By Dr Klaus Hornetz

That male circumcision reduces the chances by over 50 per cent of contracting the HIV virus is not in dispute.

In fact, compelling evidence from three random surveys conducted in Kenya, Uganda and South Africa present male circumcision as a pertinent preventive measure against HIV infection – an aspect that led the World Health Organisation and the Joint United Nations Programme on HIV and Aids to strongly recommend male circumcision as an important part of comprehensive HIV and Aids prevention package.

Kenya has officially embraced male circumcision as a key preventive measure against HIV infection and has rolled out a male circumcision programme that targets uncircumcised men.

transmission.

Nevertheless expert research makes the following pertinent observations:

In epidemiology there is a fundamental difference between "protection" and "decreasing risk".

From a biological perspective, male circumcision decreases the transmission risk - statistically – by about 50 per cent.

At the same time there is conflicting evidence in the literature on the risks of circumcised males engaging in ‘risky’ sex contacts. This means that for a negative man who is circumcised engaging in risky sex contacts, there is a smaller but still significant risk to contract the virus.

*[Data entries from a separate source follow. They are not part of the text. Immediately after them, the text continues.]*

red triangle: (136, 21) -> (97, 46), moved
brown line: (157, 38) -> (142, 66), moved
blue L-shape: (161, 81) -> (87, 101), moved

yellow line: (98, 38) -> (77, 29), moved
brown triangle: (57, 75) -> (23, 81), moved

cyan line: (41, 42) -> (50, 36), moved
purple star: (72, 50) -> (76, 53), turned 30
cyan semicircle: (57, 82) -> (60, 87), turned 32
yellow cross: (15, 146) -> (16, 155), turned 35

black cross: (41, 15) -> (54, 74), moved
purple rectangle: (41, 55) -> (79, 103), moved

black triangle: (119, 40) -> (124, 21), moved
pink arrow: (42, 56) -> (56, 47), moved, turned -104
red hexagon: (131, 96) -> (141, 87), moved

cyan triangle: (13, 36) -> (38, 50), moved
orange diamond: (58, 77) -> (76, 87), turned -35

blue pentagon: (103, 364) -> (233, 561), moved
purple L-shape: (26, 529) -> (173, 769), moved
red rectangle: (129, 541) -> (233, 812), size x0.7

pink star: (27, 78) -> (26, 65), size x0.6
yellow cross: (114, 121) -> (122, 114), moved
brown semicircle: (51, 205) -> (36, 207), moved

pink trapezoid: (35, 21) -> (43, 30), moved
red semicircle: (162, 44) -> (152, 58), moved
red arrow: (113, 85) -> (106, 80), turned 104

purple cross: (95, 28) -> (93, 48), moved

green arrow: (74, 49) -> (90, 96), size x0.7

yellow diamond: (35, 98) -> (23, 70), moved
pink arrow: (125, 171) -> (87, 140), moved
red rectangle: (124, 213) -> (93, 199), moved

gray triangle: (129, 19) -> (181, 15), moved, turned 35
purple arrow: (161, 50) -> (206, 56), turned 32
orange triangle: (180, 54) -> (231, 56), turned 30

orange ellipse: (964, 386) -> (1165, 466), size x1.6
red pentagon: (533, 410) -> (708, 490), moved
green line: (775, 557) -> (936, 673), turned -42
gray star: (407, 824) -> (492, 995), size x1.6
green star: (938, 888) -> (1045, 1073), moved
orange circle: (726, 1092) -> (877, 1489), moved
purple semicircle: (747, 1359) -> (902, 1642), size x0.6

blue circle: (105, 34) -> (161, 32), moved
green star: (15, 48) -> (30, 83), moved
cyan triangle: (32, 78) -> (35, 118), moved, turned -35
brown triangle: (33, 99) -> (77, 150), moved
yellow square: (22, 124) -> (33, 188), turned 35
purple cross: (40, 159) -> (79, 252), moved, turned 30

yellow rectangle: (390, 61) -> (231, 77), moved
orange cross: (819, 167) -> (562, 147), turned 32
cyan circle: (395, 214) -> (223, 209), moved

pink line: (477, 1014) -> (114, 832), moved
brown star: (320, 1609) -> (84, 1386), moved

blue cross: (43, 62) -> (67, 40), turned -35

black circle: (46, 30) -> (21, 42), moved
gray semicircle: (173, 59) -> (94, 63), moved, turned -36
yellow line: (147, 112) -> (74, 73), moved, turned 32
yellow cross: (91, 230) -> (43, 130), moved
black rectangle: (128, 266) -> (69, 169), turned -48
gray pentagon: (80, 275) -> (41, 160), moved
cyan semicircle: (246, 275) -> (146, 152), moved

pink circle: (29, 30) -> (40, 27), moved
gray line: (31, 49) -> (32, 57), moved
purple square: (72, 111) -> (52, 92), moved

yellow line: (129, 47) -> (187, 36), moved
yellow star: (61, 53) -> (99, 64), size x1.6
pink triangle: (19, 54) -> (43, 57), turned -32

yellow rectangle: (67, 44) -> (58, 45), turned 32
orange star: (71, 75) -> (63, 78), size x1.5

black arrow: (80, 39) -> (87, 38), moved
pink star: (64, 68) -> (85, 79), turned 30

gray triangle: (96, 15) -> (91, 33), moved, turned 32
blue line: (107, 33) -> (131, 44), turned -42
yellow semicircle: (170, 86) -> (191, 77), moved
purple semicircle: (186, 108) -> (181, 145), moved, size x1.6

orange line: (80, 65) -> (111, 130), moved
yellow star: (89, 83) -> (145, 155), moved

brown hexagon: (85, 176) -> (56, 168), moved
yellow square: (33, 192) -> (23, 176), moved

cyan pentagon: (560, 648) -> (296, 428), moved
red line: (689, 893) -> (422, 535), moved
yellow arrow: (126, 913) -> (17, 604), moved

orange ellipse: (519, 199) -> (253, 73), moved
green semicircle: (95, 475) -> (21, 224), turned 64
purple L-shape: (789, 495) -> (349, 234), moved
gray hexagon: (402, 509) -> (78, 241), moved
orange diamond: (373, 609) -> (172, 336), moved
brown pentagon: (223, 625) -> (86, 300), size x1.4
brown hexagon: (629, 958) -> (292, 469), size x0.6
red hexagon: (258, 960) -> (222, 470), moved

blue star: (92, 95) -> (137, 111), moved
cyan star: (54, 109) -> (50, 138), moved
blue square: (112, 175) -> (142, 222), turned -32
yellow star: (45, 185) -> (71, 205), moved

There have also been reports from other researches that circumcised males have an increased risk of transmission, contradictions?

Transmission risk is dependent on many factors: number of risk contacts, prevalence of sexually transmitted infections, use of condoms etc.

Male circumcision can lead to decreased risk perception. Having then two (unprotected) risk contacts instead of one would equalise the protection "gain" and expose the circumcised men to the equal risk of an uncircumcised man with one risk contact.

As an example of such a negative mechanism, overwhelming evidence from developed and developing countries show that the availability of antiretroviral drugs has led to decreased risk perception and subsequent increase in infection. We see the same challenge with the current circumcision debate.

Therefore promoting male circumcision without effectively promoting the reduction of risk behaviour and the use of condoms might lead to an increase in risk of contracting the virus.

Campaigns.

We must in fact be concerned that the current male-circumcision "wave" may result in the ‘opposite of what its aims’ to achieve. The campaigns, we have observed, point to the lack of adequate information on reducing risky contacts or the need to use condoms, even when one is circumcised. Prevention messages must include all relevant risks for the specific community we are addressing.

Lack of risk perception is the major factor leading to risky sexual behaviour and subsequent HIV transmission in Kenya (KAIS 2007). This means that 83 per cent of HIV – positive Kenyans engaging in sex don’t know they are positive!

Prevalence

According to Kenya Aids Indicator Survey (KAIS) 2007 the highest HIV prevalence in Kenya is found among fishing communities around the lake. The lowest affected are (polygamous) nomads in the North-Eastern region. In his view, following the current ("mono-causal") reasoning of the male circumcision discussion, we could comfortably conclude that abandoning fishing or engaging in nomadism and polygamy would protect us from HIV/Aids! The fallacies resulting from mono-dimensional explanatory models are constructed along such roads. Unfortunately some Kenyan media and politicians have taken up such reasoning with zest and rigor.

The previous recipe for survival: (A)bstain; (B)e faithful or use (C)ondoms is still valid. Male circumcision in addition can decrease (but not eliminate) the transmission risk during "unprotected sex with an HIV – positive partner.

— Dr Hornetz is a medical doctor, epidemiologist and head of GTZ Health Sector Programme.